(What to produce)
Where an entry below contains an image, skip the image and copy the rest exactly.

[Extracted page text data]
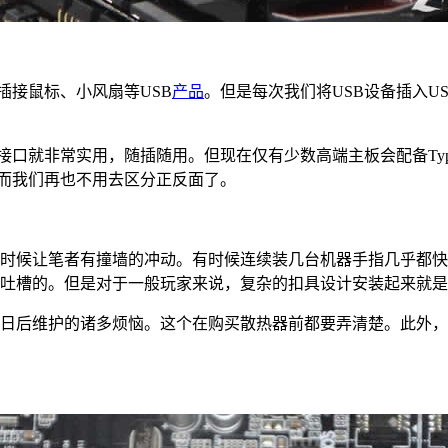
插接鼠标、小风扇等USB
产品
。但是每次我们将USB设备插入
c接口就非常实用，随插随用。但现在仅有少数高端主板会配备Type
口，而我们再也不用去区分正反面了。
时候让笔者有撞墙的冲动。有时候连续装几台机器手指几乎都快
吐槽的。但是对于一般玩家来说，复杂的扣具设计安装起来就是
日后维护的诸多烦恼。这个在购买散热器前都要弄清楚。此外，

(Result for this task)
插接鼠标、小风扇等USB
产品
。但是每次我们将USB设备插入
c接口就非常实用，随插随用。但现在仅有少数高端主板会配备Type
口，而我们再也不用去区分正反面了。
时候让笔者有撞墙的冲动。有时候连续装几台机器手指几乎都快
吐槽的。但是对于一般玩家来说，复杂的扣具设计安装起来就是
日后维护的诸多烦恼。这个在购买散热器前都要弄清楚。此外，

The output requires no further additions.